» Exercise brief
If the records below hold pictures, omit them, and print exactly the lines from the first line through the line containing "toits terrasses à", inclusive.

» Data provided
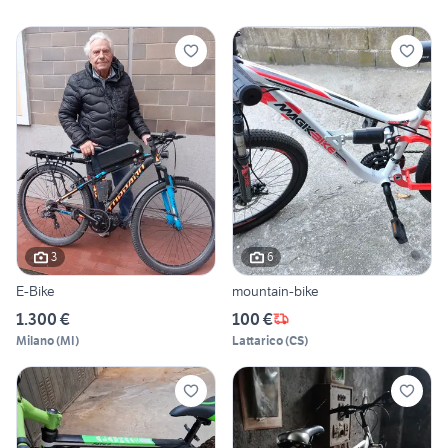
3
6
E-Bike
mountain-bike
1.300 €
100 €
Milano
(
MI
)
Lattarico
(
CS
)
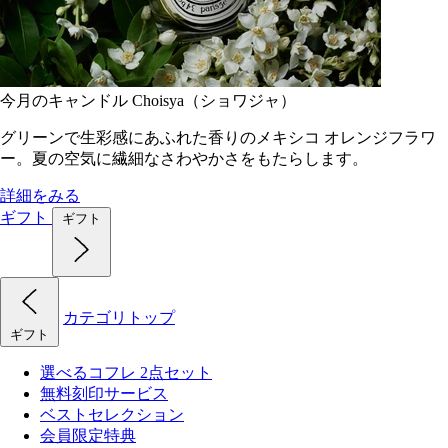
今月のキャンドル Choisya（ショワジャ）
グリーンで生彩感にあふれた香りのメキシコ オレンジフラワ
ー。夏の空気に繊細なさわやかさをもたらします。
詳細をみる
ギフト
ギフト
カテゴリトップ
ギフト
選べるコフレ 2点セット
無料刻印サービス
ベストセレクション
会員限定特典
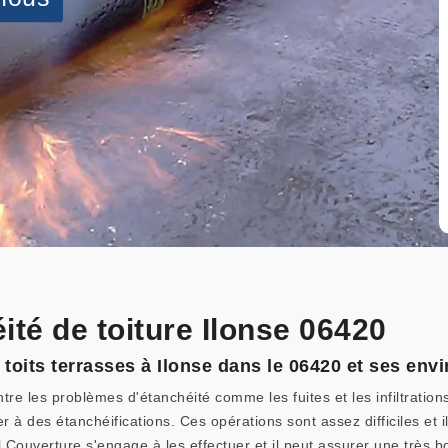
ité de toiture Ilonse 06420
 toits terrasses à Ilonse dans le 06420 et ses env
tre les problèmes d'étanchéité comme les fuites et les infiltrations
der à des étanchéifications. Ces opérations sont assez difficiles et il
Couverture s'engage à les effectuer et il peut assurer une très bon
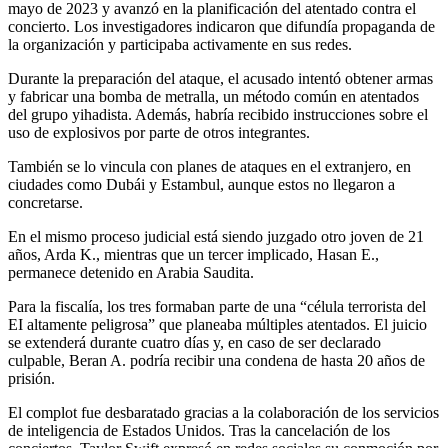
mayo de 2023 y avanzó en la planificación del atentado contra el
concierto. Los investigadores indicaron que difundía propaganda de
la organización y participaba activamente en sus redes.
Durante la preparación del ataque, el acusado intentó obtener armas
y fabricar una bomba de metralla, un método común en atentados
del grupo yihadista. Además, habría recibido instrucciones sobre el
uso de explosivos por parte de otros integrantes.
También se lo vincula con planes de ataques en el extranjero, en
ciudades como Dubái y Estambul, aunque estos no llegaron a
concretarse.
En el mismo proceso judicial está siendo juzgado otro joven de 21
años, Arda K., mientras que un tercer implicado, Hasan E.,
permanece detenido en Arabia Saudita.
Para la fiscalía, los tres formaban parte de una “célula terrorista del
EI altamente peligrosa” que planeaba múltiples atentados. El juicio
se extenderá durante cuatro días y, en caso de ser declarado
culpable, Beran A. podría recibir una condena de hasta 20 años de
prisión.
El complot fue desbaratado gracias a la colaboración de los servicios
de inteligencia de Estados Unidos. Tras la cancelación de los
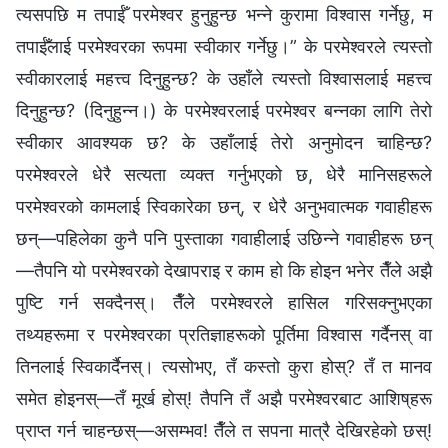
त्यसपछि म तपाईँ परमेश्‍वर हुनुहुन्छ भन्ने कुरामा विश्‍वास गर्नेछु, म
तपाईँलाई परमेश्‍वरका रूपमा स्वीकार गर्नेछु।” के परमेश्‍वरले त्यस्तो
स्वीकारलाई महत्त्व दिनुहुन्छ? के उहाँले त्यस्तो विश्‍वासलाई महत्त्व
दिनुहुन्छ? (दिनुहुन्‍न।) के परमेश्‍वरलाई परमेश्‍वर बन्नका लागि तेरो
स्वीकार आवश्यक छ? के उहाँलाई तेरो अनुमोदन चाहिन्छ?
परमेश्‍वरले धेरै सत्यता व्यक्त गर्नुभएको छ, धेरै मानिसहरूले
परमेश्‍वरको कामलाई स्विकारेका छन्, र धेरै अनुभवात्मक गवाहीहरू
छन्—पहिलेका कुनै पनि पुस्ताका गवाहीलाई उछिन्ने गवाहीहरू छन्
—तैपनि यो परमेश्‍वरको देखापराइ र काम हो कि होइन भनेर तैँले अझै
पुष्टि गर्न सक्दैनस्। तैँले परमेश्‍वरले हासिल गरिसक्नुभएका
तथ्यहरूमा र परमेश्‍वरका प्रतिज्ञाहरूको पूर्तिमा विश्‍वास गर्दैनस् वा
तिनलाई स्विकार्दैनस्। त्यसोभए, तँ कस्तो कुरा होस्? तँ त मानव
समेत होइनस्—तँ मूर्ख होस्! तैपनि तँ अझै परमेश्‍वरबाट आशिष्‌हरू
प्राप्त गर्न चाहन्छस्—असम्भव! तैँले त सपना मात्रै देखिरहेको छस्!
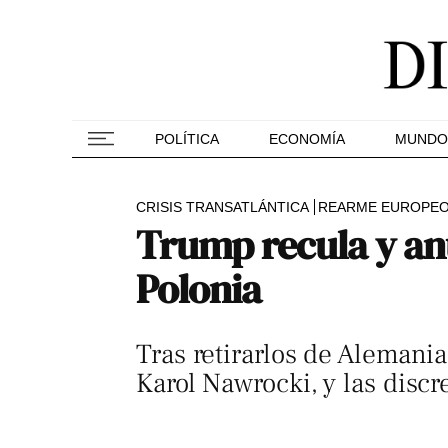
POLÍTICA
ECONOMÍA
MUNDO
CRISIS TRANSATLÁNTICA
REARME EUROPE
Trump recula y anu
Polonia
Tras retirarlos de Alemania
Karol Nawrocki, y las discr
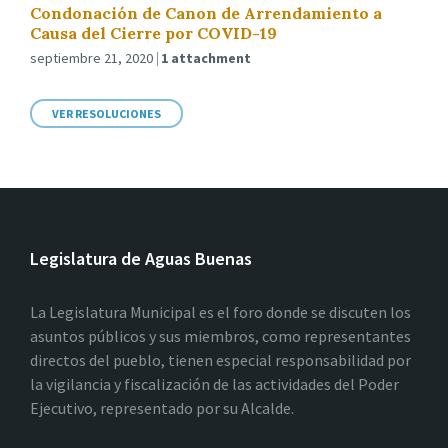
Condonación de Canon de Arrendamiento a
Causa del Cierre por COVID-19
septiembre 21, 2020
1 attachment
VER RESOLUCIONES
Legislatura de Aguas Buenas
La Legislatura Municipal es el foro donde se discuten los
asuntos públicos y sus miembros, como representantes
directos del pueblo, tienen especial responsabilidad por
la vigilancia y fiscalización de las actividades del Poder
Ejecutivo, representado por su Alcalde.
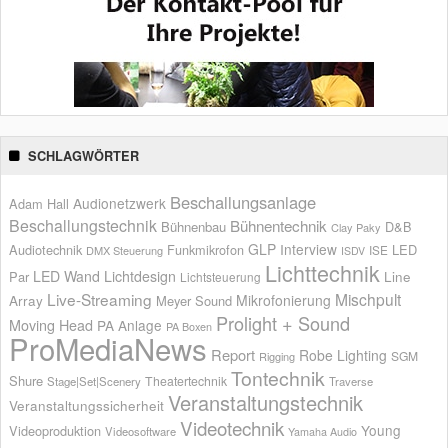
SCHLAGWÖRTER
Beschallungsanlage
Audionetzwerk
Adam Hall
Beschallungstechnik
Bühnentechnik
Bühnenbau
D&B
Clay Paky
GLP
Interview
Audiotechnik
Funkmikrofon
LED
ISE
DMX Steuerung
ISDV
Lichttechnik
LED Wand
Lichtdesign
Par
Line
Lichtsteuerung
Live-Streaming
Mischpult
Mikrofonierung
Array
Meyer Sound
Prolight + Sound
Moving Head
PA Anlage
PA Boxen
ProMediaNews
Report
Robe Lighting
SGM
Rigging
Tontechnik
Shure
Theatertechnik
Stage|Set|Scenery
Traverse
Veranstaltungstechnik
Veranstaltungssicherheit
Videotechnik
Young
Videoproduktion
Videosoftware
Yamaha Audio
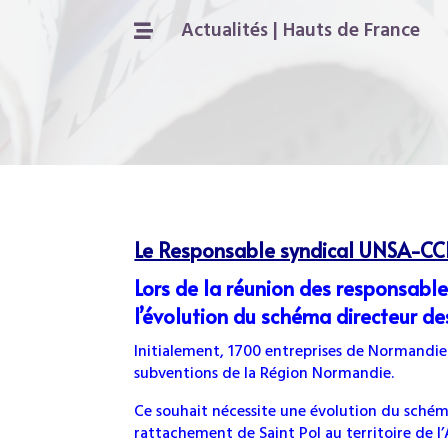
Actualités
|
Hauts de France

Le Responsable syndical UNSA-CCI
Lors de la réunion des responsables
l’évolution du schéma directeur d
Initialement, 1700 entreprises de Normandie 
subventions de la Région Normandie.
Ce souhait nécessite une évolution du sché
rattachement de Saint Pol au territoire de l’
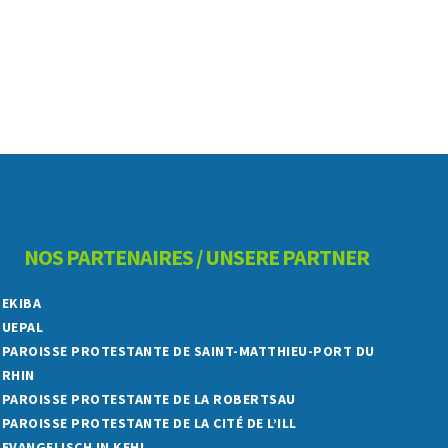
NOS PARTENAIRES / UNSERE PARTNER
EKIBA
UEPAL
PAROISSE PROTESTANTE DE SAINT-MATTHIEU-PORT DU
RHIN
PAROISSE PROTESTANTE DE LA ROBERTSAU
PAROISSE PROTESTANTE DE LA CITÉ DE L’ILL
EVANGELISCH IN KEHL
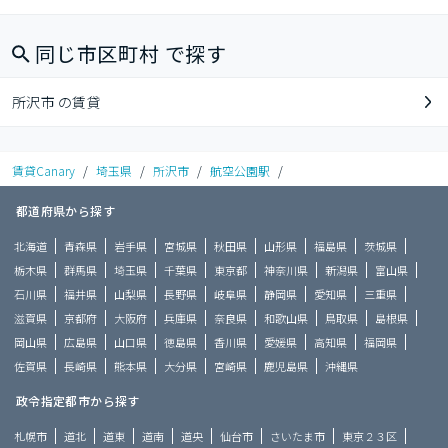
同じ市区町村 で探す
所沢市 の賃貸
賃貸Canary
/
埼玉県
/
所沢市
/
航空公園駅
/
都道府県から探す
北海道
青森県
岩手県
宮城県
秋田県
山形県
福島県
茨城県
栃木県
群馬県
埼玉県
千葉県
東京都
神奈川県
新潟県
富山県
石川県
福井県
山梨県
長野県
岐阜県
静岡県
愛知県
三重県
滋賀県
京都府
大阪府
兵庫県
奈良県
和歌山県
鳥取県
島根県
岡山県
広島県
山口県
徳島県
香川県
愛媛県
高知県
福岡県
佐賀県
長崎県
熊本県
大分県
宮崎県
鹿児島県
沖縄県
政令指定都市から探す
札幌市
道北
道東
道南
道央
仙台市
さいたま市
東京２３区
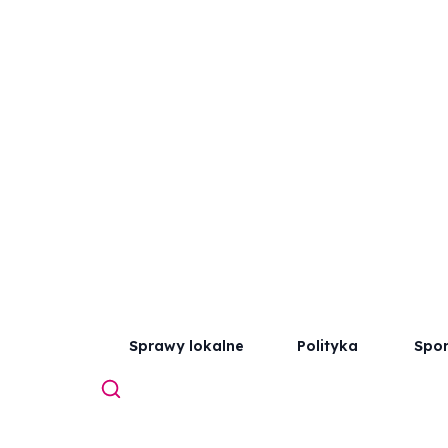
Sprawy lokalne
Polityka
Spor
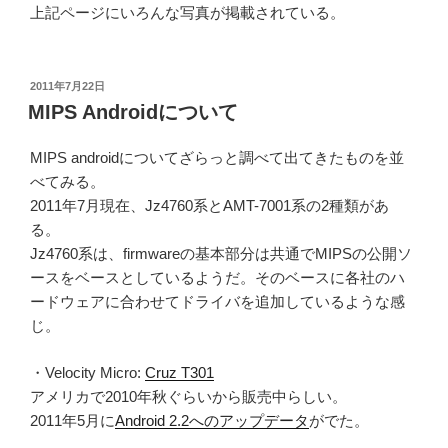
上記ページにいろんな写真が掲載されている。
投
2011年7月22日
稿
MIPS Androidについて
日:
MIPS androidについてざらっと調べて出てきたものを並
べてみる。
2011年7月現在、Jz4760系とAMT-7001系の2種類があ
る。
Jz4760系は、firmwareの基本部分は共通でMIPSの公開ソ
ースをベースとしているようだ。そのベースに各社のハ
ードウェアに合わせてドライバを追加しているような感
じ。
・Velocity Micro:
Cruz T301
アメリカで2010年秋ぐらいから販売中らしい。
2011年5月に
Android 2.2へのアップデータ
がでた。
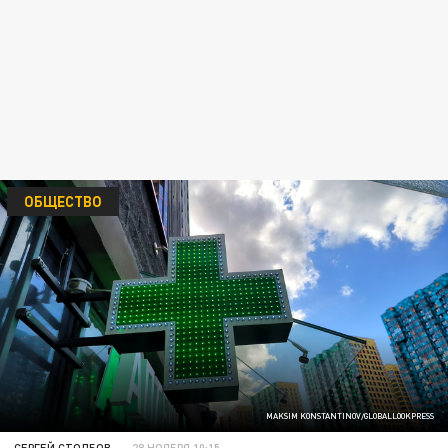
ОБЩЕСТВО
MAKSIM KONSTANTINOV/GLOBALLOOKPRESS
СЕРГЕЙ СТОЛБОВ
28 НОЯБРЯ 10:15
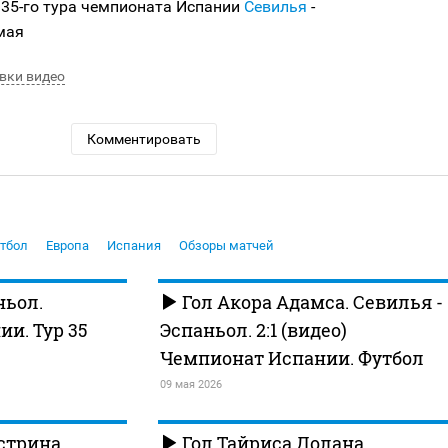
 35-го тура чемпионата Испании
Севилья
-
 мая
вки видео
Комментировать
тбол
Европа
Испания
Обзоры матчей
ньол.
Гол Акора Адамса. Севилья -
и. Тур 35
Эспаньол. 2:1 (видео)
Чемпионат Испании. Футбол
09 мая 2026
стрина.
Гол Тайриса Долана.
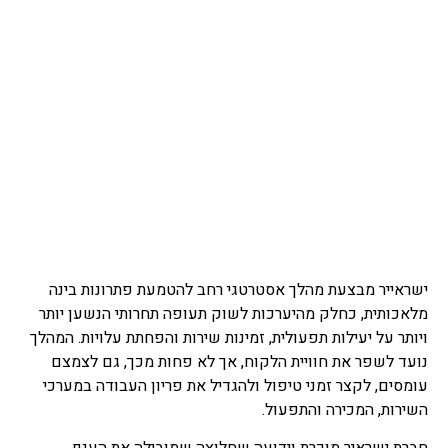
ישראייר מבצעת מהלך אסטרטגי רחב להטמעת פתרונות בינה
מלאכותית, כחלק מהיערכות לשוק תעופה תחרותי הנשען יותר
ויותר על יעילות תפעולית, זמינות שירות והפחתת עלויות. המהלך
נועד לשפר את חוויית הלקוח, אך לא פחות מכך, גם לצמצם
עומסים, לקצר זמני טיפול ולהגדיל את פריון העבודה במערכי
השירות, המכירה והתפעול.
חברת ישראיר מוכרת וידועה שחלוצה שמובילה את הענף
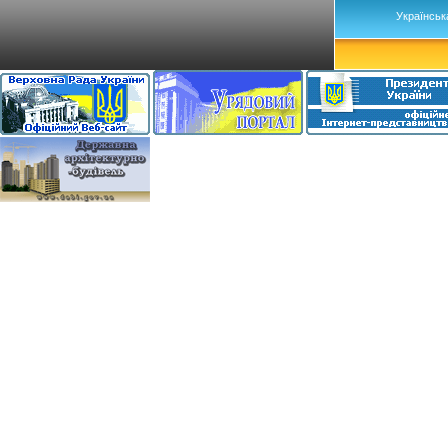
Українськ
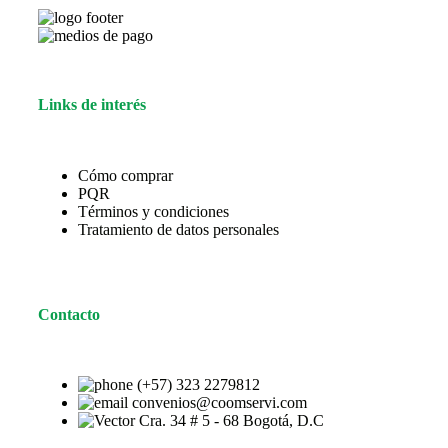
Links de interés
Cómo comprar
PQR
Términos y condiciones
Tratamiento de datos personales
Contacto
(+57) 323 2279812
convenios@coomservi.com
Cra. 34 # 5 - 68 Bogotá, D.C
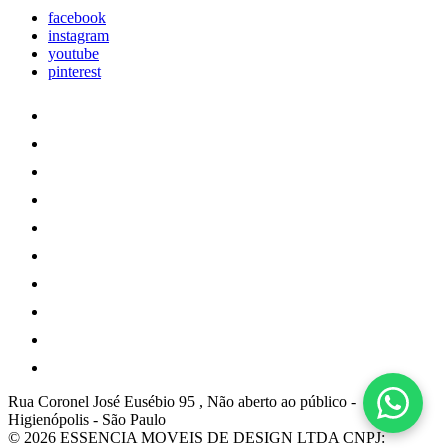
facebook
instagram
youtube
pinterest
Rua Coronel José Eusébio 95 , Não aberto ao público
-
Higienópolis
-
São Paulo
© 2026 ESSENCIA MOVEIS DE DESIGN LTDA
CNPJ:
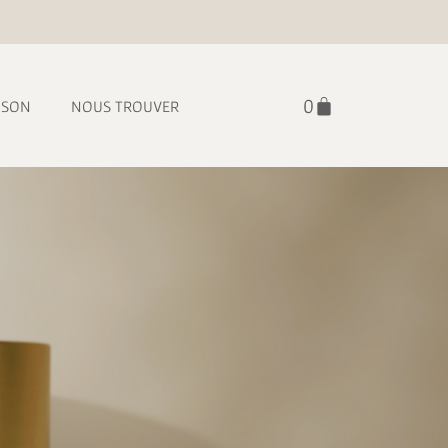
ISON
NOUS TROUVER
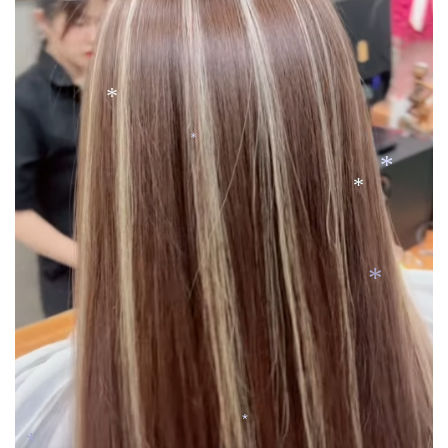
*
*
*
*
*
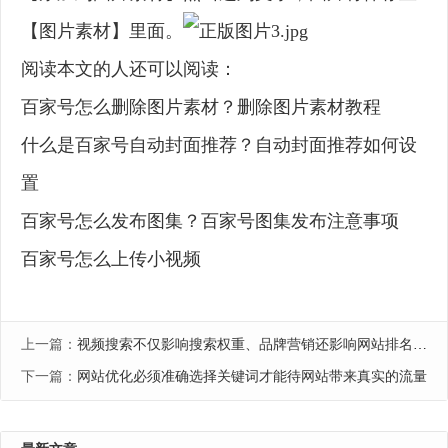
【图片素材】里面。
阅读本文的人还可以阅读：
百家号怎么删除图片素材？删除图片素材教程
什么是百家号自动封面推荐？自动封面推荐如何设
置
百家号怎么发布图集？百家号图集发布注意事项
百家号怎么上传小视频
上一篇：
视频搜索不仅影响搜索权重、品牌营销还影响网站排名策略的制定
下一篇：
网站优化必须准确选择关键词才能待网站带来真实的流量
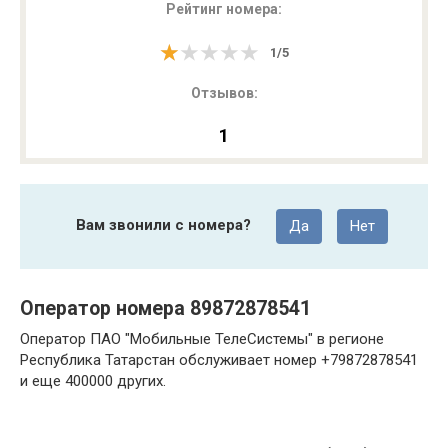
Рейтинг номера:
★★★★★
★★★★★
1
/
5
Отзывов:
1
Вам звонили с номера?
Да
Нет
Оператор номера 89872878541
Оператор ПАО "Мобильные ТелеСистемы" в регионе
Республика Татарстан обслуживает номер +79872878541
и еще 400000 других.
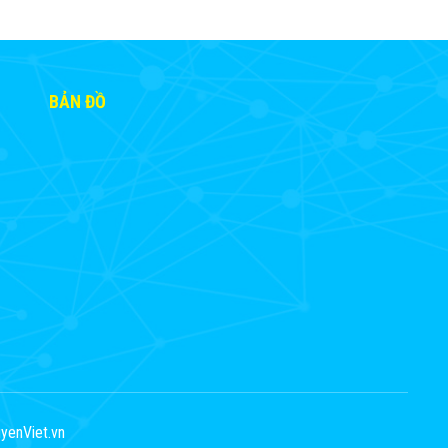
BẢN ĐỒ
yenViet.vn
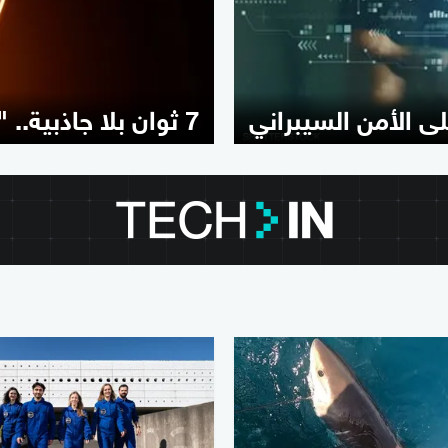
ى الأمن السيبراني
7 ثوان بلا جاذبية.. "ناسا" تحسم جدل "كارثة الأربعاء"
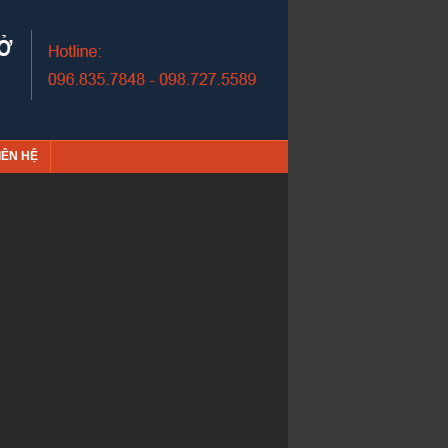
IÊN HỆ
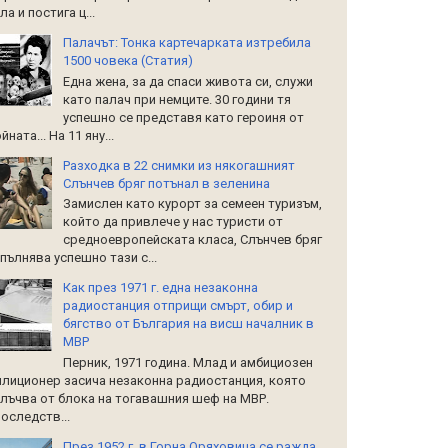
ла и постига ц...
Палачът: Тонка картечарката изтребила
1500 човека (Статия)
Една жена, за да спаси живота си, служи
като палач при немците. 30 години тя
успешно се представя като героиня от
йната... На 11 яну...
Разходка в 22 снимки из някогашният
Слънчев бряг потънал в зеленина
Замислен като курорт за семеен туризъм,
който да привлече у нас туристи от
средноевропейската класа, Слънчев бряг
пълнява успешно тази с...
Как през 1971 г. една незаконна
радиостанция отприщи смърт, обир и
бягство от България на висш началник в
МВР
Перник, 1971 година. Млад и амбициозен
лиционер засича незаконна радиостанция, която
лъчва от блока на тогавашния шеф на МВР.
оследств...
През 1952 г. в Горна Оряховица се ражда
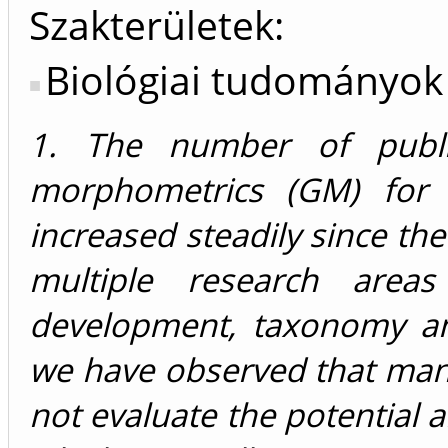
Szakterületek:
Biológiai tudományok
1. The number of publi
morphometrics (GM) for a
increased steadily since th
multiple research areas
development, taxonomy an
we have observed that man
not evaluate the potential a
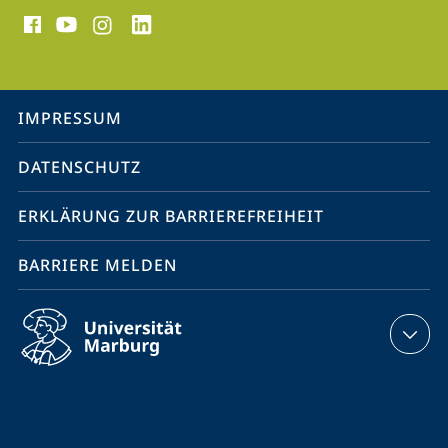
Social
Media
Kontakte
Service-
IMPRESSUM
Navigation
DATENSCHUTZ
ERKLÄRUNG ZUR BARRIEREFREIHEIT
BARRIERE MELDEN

» Completed exercise
3
6
E-Bike
mountain-bike
1.300 €
100 €
Milano
(
MI
)
Lattarico
(
CS
)
今月のキャンドル Choisya（ショワジャ）
グリーンで生彩感にあふれた香りのメキシコ オレンジフラワ
ー。夏の空気に繊細なさわやかさをもたらします。
詳細をみる
ギフト
ギフト
カテゴリトップ
ギフト
選べるコフレ 2点セット
無料刻印サービス
ベストセレクション
会員限定特典
ité de toiture Ilonse 06420
 toits terrasses à Ilonse dans le 06420 et ses env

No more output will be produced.